We can construct a barplot to visualize our data.
library(ggplot2)
qplot(EVTYPE, data = fatalities.data, geom = "bar", weight = total.fatalities,
xlab = "Type of events", ylab = "Total number of fatalities",
main = "Top 10 events that have the biggest total numbers of fatalities") +
theme(axis.text.x = element_text(angle = 90, hjust = 1, vjust = 0.5))
We do the analogy with injuries by creating an injuries.data tbl which contains top 10 events that have the biggest total numbers of injuries.
injuries.data <- group_by(data, EVTYPE) %>%
summarize(total.injuries = sum(INJURIES)) %>%
arrange(desc(total.injuries)) %>%
top_n(10, total.injuries)
Then we print injuries.data.
injuries.data
## Source: local data frame [10 x 2]
##
## EVTYPE total.injuries
## (fctr) (dbl)
## 1 TORNADO 91346
## 2 TSTM WIND 6957
## 3 FLOOD 6789
## 4 EXCESSIVE HEAT 6525
## 5 LIGHTNING 5230
## 6 HEAT 2100
## 7 ICE STORM 1975
## 8 FLASH FLOOD 1777
## 9 THUNDERSTORM WIND 1488
## 10 HAIL 1361
As we can see, tornado has the biggest total number of injuries with 91346 injuries, followed by tstm wind and flood with 6957 and 6789 injuries respectively. A hail has the 10th place with 1361 injuries.
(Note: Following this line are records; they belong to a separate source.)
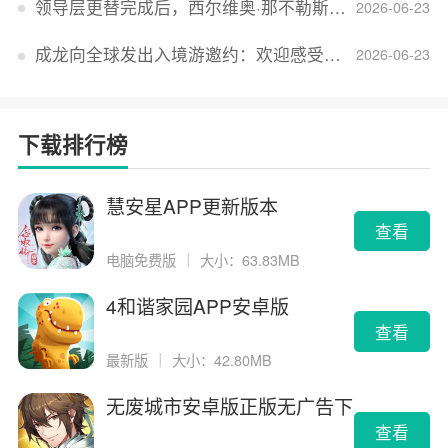
领导层更替完成后，西尔维奥·那不勒斯出任Lucid首席执行官
2026-06-23
成龙向全球发出入境游邀约：欢迎感受无滤镜的真实中国
2026-06-23
下载排行榜
慧安星APP更新版本
查看
电脑免费版
｜
大小：63.83MB
4和谐家园APP安卓版
查看
最新版
｜
大小：42.80MB
无废城市安卓版正版无广告下
载
查看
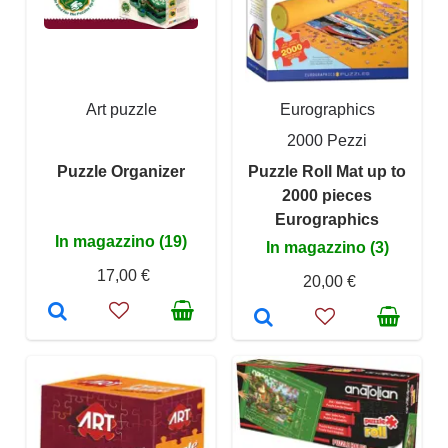
Art puzzle
Eurographics
2000 Pezzi
Puzzle Organizer
Puzzle Roll Mat up to
2000 pieces
Eurographics
In magazzino (19)
In magazzino (3)
17,00 €
20,00 €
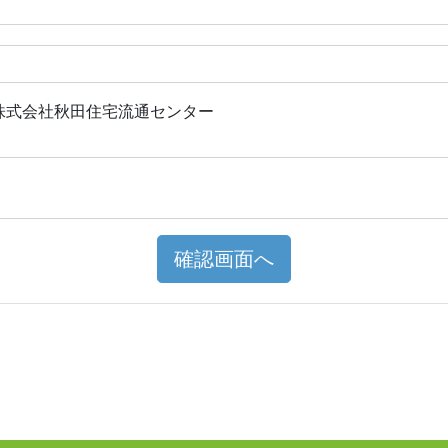
株式会社秋田住宅流通センター
確認画面へ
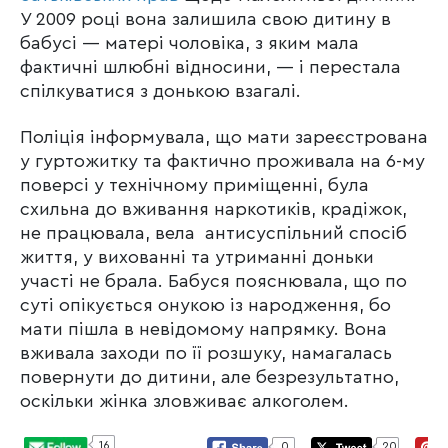
У 2009 році вона залишила свою дитину в
бабусі — матері чоловіка, з яким мала
фактичні шлюбні відносини, — і перестала
спілкуватися з донькою взагалі.
Поліція інформувала, що мати зареєстрована
у гуртожитку та фактично проживала на 6-му
поверсі у технічному приміщенні, була
схильна до вживання наркотиків, крадіжок,
не працювала, вела антисуспільний спосіб
життя, у вихованні та утриманні доньки
участі не брала. Бабуся пояснювала, що по
суті опікується онукою із народження, бо
мати пішла в невідомому напрямку. Вона
вживала заходи по її розшуку, намагалась
повернути до дитини, але безрезультатно,
оскільки жінка зловживає алкоголем.
16
0
20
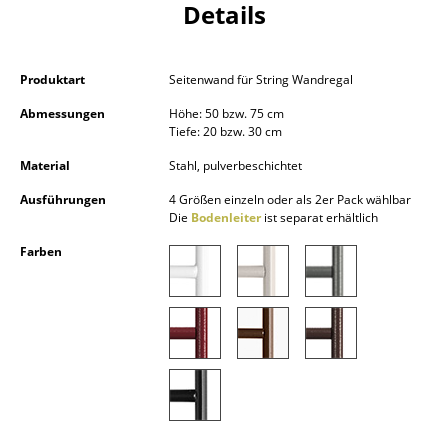
Details
Kleinaufbewahrung
Einzelteile
Produktart
Seitenwand für String Wandregal
... alle Aufbewahrungsmöbel
Abmessungen
Höhe: 50 bzw. 75 cm
Tiefe: 20 bzw. 30 cm
Licht
Material
Stahl, pulverbeschichtet
Hängeleuchten & Deckenleuchten
Ausführungen
4 Größen einzeln oder als 2er Pack wählbar
Die
Bodenleiter
ist separat erhältlich
Tischleuchten
Farben
Schreibtischleuchten
Stehleuchten & Leseleuchten
Bodenleuchten
Wandleuchten
Outdoor-Leuchten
We can construct a barplot to visualize our data.
qplot(EVTYPE, data = injuries.data, geom = "bar", weight = total.injuries,
xlab = "Type of events", ylab = "Total number of injuries",
main = "Top 10 events that have the biggest total numbers of injuries") +
theme(axis.text.x = element_text(angle = 90, hjust = 1, vjust = 0.5))
There are estimates of property damage and crop damage in the database. Variables PROPDMG and CROPDMG contain numbers of estimates of property damage and crop damage respectively, while PROPDMGEXP and CROPDMGEXP contain alphabetical characters signifying the magnitude of estimates, i.e., “K” for thousands, “M” for millions, “B” for billions, etc. In order to transform PROPDMGEXP and CROPDMGEXP variables into convenient form we create extract.magnitude function which takes alphabetical character signifying the magnitude and returns order of the magnitude.
extract.magnitude <- function(x) {
mag <- if (x %in% c("", "-", "?", "+")) {
0
}
else if (x == "B") {
9
}
else if (x %in% c("h", "H")) {
2
}
else if (x %in% c("k", "K")) {
3
}
else if (x %in% c("m", "M")) {
6
}
else {
as.numeric(as.character(x))
}
mag
}
Then we create a damage.data tbl which contains top 10 events that have the greatest total damage amounts.
damage.data <- mutate(data, PROPDMGEXP = sapply(PROPDMGEXP, extract.magnitude),
CROPDMGEXP = sapply(CROPDMGEXP, extract.magnitude),
damage = PROPDMG * 10^PROPDMGEXP + CROPDMG * 10^CROPDMGEXP) %>%
group_by(EVTYPE) %>%
summarize(total.damage = sum(damage)) %>%
arrange(desc(total.damage)) %>%
top_n(10, total.damage)
We take a look at damage.data.
damage.data
## Source: local data frame [10 x 2]
##
## EVTYPE total.damage
## (fctr) (dbl)
## 1 FLOOD 150319678257
## 2 HURRICANE/TYPHOON 71913712800
## 3 TORNADO 57362333946
## 4 STORM SURGE 43323541000
## 5 HAIL 18761221986
## 6 FLASH FLOOD 18243991078
## 7 DROUGHT 15018672000
## 8 HURRICANE 14610229010
## 9 RIVER FLOOD 10148404500
## 10 ICE STORM 8967041360
As we can see, flood has the greatest total damage amounts with $150,319,678,257, followed by hurricane/typhoon and tornado with $71,913,712,800 and $57,362,333,946 respectively. An ice storm has the 10th place with $8,967,041,360.
We can construct a barplot to visualize our data.
qplot(EVTYPE, data = damage.data, geom = "bar", weight = total.damage,
xlab = "Type of events", ylab = "Total damage amounts",
main = "Top 10 events that have the greatest total damage amounts") +
theme(axis.text.x = element_text(angle = 90, hjust = 1, vjust = 0.5))